Take March 15th, for example. He says, “The way we see the problem is the problem.” This is not only wooly, it’s unproductively recursive. I take it we’re supposed to assume he simply means that problems are compounded by errors made in forming judgements about them. But I think that’s being awfully charitable given that there’s no reason he couldn’t have just said so, save for a dismissable bit of verbal irony.
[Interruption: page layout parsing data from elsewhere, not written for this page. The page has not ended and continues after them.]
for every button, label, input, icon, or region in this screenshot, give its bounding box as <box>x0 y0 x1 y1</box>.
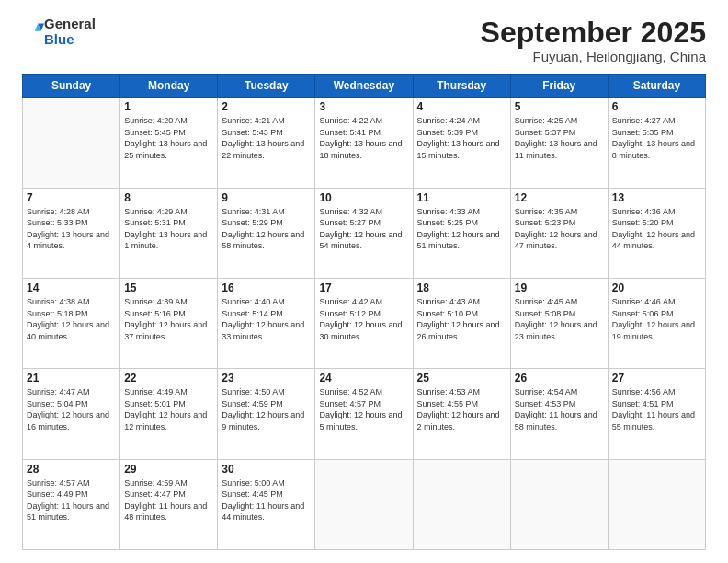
day-info: Sunrise: 4:31 AM Sunset: 5:29 PM Dayligh… <box>222 206 311 252</box>
calendar-table: SundayMondayTuesdayWednesdayThursdayFrid… <box>22 74 706 550</box>
weekday-header-thursday: Thursday <box>413 75 510 98</box>
day-number: 10 <box>319 191 408 204</box>
calendar-cell: 20Sunrise: 4:46 AM Sunset: 5:06 PM Dayli… <box>608 278 705 368</box>
day-number: 8 <box>124 191 213 204</box>
calendar-cell: 18Sunrise: 4:43 AM Sunset: 5:10 PM Dayli… <box>413 278 510 368</box>
day-number: 24 <box>319 372 408 385</box>
day-info: Sunrise: 4:56 AM Sunset: 4:51 PM Dayligh… <box>612 386 701 432</box>
calendar-cell: 10Sunrise: 4:32 AM Sunset: 5:27 PM Dayli… <box>315 188 413 278</box>
day-number: 30 <box>222 463 311 476</box>
day-number: 25 <box>417 372 506 385</box>
day-number: 21 <box>27 372 116 385</box>
calendar-cell: 7Sunrise: 4:28 AM Sunset: 5:33 PM Daylig… <box>23 188 120 278</box>
day-info: Sunrise: 4:27 AM Sunset: 5:35 PM Dayligh… <box>612 115 701 161</box>
calendar-cell: 6Sunrise: 4:27 AM Sunset: 5:35 PM Daylig… <box>608 98 705 188</box>
calendar-cell: 23Sunrise: 4:50 AM Sunset: 4:59 PM Dayli… <box>218 369 315 459</box>
calendar-cell: 12Sunrise: 4:35 AM Sunset: 5:23 PM Dayli… <box>510 188 608 278</box>
weekday-header-sunday: Sunday <box>23 75 120 98</box>
day-info: Sunrise: 4:32 AM Sunset: 5:27 PM Dayligh… <box>319 206 408 252</box>
calendar-cell: 9Sunrise: 4:31 AM Sunset: 5:29 PM Daylig… <box>218 188 315 278</box>
day-number: 11 <box>417 191 506 204</box>
weekday-header-monday: Monday <box>120 75 218 98</box>
week-row-1: 1Sunrise: 4:20 AM Sunset: 5:45 PM Daylig… <box>23 98 706 188</box>
calendar-cell: 14Sunrise: 4:38 AM Sunset: 5:18 PM Dayli… <box>23 278 120 368</box>
day-number: 6 <box>612 100 701 113</box>
calendar-cell <box>413 459 510 549</box>
day-number: 16 <box>222 282 311 294</box>
day-number: 3 <box>319 100 408 113</box>
day-info: Sunrise: 4:24 AM Sunset: 5:39 PM Dayligh… <box>417 115 506 161</box>
day-info: Sunrise: 4:29 AM Sunset: 5:31 PM Dayligh… <box>124 206 213 252</box>
day-number: 17 <box>319 282 408 294</box>
day-info: Sunrise: 4:54 AM Sunset: 4:53 PM Dayligh… <box>515 386 604 432</box>
day-number: 12 <box>515 191 604 204</box>
calendar-cell: 8Sunrise: 4:29 AM Sunset: 5:31 PM Daylig… <box>120 188 218 278</box>
day-info: Sunrise: 4:20 AM Sunset: 5:45 PM Dayligh… <box>124 115 213 161</box>
day-info: Sunrise: 4:40 AM Sunset: 5:14 PM Dayligh… <box>222 296 311 342</box>
calendar-cell <box>315 459 413 549</box>
day-number: 26 <box>515 372 604 385</box>
calendar-cell: 25Sunrise: 4:53 AM Sunset: 4:55 PM Dayli… <box>413 369 510 459</box>
day-info: Sunrise: 4:57 AM Sunset: 4:49 PM Dayligh… <box>27 477 116 523</box>
day-number: 20 <box>612 282 701 294</box>
day-info: Sunrise: 4:42 AM Sunset: 5:12 PM Dayligh… <box>319 296 408 342</box>
day-info: Sunrise: 4:47 AM Sunset: 5:04 PM Dayligh… <box>27 386 116 432</box>
day-number: 28 <box>27 463 116 476</box>
day-number: 7 <box>27 191 116 204</box>
day-number: 19 <box>515 282 604 294</box>
weekday-header-saturday: Saturday <box>608 75 705 98</box>
day-info: Sunrise: 4:45 AM Sunset: 5:08 PM Dayligh… <box>515 296 604 342</box>
calendar-cell: 5Sunrise: 4:25 AM Sunset: 5:37 PM Daylig… <box>510 98 608 188</box>
day-info: Sunrise: 4:36 AM Sunset: 5:20 PM Dayligh… <box>612 206 701 252</box>
day-number: 5 <box>515 100 604 113</box>
day-number: 13 <box>612 191 701 204</box>
weekday-header-tuesday: Tuesday <box>218 75 315 98</box>
day-info: Sunrise: 4:50 AM Sunset: 4:59 PM Dayligh… <box>222 386 311 432</box>
calendar-cell: 29Sunrise: 4:59 AM Sunset: 4:47 PM Dayli… <box>120 459 218 549</box>
calendar-cell: 24Sunrise: 4:52 AM Sunset: 4:57 PM Dayli… <box>315 369 413 459</box>
day-number: 14 <box>27 282 116 294</box>
calendar-cell: 11Sunrise: 4:33 AM Sunset: 5:25 PM Dayli… <box>413 188 510 278</box>
calendar-cell: 13Sunrise: 4:36 AM Sunset: 5:20 PM Dayli… <box>608 188 705 278</box>
logo-general: General Blue <box>44 17 96 47</box>
title-block: September 2025 Fuyuan, Heilongjiang, Chi… <box>481 17 706 64</box>
calendar-cell: 21Sunrise: 4:47 AM Sunset: 5:04 PM Dayli… <box>23 369 120 459</box>
calendar-cell: 4Sunrise: 4:24 AM Sunset: 5:39 PM Daylig… <box>413 98 510 188</box>
week-row-3: 14Sunrise: 4:38 AM Sunset: 5:18 PM Dayli… <box>23 278 706 368</box>
day-info: Sunrise: 4:39 AM Sunset: 5:16 PM Dayligh… <box>124 296 213 342</box>
day-info: Sunrise: 4:28 AM Sunset: 5:33 PM Dayligh… <box>27 206 116 252</box>
calendar-cell: 28Sunrise: 4:57 AM Sunset: 4:49 PM Dayli… <box>23 459 120 549</box>
weekday-header-wednesday: Wednesday <box>315 75 413 98</box>
calendar-cell: 27Sunrise: 4:56 AM Sunset: 4:51 PM Dayli… <box>608 369 705 459</box>
calendar-cell: 16Sunrise: 4:40 AM Sunset: 5:14 PM Dayli… <box>218 278 315 368</box>
calendar-cell: 2Sunrise: 4:21 AM Sunset: 5:43 PM Daylig… <box>218 98 315 188</box>
day-info: Sunrise: 4:53 AM Sunset: 4:55 PM Dayligh… <box>417 386 506 432</box>
weekday-header-friday: Friday <box>510 75 608 98</box>
day-info: Sunrise: 4:25 AM Sunset: 5:37 PM Dayligh… <box>515 115 604 161</box>
calendar-location: Fuyuan, Heilongjiang, China <box>481 49 706 64</box>
day-info: Sunrise: 4:43 AM Sunset: 5:10 PM Dayligh… <box>417 296 506 342</box>
day-number: 15 <box>124 282 213 294</box>
day-info: Sunrise: 4:33 AM Sunset: 5:25 PM Dayligh… <box>417 206 506 252</box>
day-number: 1 <box>124 100 213 113</box>
logo: General Blue <box>22 17 96 47</box>
day-number: 4 <box>417 100 506 113</box>
day-info: Sunrise: 4:59 AM Sunset: 4:47 PM Dayligh… <box>124 477 213 523</box>
week-row-5: 28Sunrise: 4:57 AM Sunset: 4:49 PM Dayli… <box>23 459 706 549</box>
calendar-cell: 3Sunrise: 4:22 AM Sunset: 5:41 PM Daylig… <box>315 98 413 188</box>
weekday-header-row: SundayMondayTuesdayWednesdayThursdayFrid… <box>23 75 706 98</box>
day-number: 22 <box>124 372 213 385</box>
calendar-cell <box>510 459 608 549</box>
calendar-cell: 30Sunrise: 5:00 AM Sunset: 4:45 PM Dayli… <box>218 459 315 549</box>
day-info: Sunrise: 4:46 AM Sunset: 5:06 PM Dayligh… <box>612 296 701 342</box>
calendar-title: September 2025 <box>481 17 706 49</box>
day-number: 2 <box>222 100 311 113</box>
calendar-cell: 1Sunrise: 4:20 AM Sunset: 5:45 PM Daylig… <box>120 98 218 188</box>
calendar-cell: 17Sunrise: 4:42 AM Sunset: 5:12 PM Dayli… <box>315 278 413 368</box>
day-number: 23 <box>222 372 311 385</box>
calendar-cell: 26Sunrise: 4:54 AM Sunset: 4:53 PM Dayli… <box>510 369 608 459</box>
day-info: Sunrise: 4:49 AM Sunset: 5:01 PM Dayligh… <box>124 386 213 432</box>
day-number: 27 <box>612 372 701 385</box>
calendar-cell <box>23 98 120 188</box>
day-number: 9 <box>222 191 311 204</box>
Instead I think I’m well justified in supposing that he doesn’t give this stuff much thought.
He started out pretty rocky on January 2 (I keep these tear-offs scattered about my desk to symbolize the principles of organization that the calendar is not teaching me) by saying, “We must look at the lens through which we see the world, as well as the world we see, and understand that the lens itself shapes how we interepret the world.” With what shall I look at the lens, dear Liza, dear Liza? Again, I could extend charity and take it that he means that its useful to be aware of preconceptions which are applied in the formation of judgments. But why should the reader assume responsibility for the author’s clarity?
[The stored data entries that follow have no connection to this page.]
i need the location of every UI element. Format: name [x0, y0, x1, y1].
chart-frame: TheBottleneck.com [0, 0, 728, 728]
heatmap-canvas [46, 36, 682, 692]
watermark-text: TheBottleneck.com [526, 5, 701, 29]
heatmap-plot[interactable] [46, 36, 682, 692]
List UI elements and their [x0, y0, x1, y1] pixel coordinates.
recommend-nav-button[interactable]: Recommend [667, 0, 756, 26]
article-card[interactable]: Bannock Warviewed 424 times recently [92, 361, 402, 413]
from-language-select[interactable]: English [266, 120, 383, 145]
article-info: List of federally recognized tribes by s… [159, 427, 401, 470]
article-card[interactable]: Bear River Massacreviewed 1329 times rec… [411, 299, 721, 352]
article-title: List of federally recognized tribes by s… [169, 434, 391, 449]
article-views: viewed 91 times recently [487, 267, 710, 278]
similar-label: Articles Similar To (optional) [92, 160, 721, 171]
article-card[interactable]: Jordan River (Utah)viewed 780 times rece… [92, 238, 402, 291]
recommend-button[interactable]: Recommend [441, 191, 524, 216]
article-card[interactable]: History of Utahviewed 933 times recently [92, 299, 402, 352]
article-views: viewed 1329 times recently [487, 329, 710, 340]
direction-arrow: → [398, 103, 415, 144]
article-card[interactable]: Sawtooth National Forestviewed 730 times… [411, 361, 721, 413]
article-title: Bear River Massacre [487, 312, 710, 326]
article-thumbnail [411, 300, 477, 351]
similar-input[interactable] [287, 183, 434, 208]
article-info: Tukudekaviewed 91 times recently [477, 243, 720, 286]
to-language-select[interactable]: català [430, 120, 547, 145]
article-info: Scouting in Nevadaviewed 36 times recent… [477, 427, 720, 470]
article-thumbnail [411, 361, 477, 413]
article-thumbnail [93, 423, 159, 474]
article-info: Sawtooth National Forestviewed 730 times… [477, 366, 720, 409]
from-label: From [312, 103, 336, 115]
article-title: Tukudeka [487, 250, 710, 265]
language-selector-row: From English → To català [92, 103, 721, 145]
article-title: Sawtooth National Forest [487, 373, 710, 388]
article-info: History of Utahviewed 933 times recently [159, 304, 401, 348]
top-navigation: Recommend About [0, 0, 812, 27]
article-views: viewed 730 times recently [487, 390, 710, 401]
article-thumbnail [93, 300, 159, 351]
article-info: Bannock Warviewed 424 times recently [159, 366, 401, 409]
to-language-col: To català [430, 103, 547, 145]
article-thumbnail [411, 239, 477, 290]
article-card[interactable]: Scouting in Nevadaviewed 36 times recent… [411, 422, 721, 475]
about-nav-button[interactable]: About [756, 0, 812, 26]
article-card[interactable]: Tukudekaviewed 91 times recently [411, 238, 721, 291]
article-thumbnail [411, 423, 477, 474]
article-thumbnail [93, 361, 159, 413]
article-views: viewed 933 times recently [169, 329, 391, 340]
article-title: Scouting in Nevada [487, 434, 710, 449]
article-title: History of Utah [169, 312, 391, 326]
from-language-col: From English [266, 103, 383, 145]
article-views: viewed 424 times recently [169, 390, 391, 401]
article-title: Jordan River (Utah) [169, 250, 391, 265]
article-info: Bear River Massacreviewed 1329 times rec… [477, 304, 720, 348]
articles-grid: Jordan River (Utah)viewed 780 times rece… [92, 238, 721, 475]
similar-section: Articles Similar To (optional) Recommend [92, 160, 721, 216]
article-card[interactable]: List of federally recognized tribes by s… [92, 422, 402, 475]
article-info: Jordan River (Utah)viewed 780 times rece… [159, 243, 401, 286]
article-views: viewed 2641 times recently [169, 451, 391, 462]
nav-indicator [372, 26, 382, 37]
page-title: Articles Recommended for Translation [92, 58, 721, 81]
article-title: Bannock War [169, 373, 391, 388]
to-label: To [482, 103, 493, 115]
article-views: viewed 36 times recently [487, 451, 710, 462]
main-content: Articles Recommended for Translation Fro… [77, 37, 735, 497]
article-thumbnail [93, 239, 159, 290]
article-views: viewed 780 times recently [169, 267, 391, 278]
On March 6th, he said, “Spend time with your children now, one on one. Listen to them; understand them. Look at your home, at school life, at the challenges and the problems they’re facing…through their eyes. Build the Emotional Bank Account. Give them psychological air.”
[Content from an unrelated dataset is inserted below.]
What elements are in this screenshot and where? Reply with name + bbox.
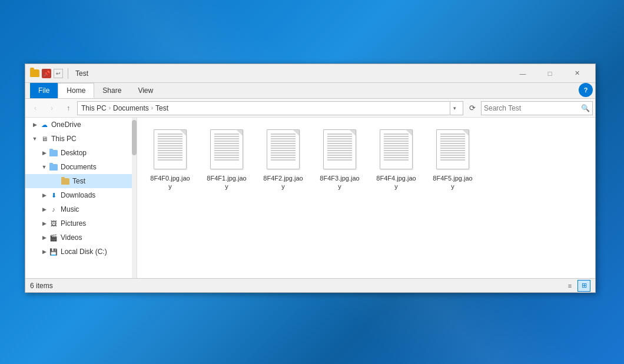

Maybe if I’d read the book, this rhetoric wouldn’t seem completely ex recto. Emotional Bank Account? Well, I guess a bank account is meaningful metaphor. I could say I’ve seen people kite emotional checks. But it seems a little crass to use it to describe what we’re supposed to believe amounts to some kind of sincerity. A bank a better metaphor to talk about the Intellectual Checks Covey’s Intellectual Ass can’t cover.
Psychological air? Is that anything like fanning the breeze? It sure sounds like it.
February 21, the guru says, “Effective people are not problem-minded; they’re opportunity-minded. They feed opportunities and starve problems.”
What does `starving a problem’ amount to if not ignoring it and hoping it will go away?
February 25th, “Marilyn Ferguson observed, `No one can persuade another to change. Each of us guards a gate of change that can only be opened from the inside. We cannot open the gate of another, either by argument or by emotional appeal.’”
Since Marilyn Ferguson’s insights here are not especially original, nor her metaphor singularly clever, nor her language particularly beautiful or even interesting or at all unique, it’s not clear why he’s quoting her instead of just saying it in his own words. This looks like something a high school kid would quote to pad out his Works Cited page.
Do people actually pay money for advice of this kind?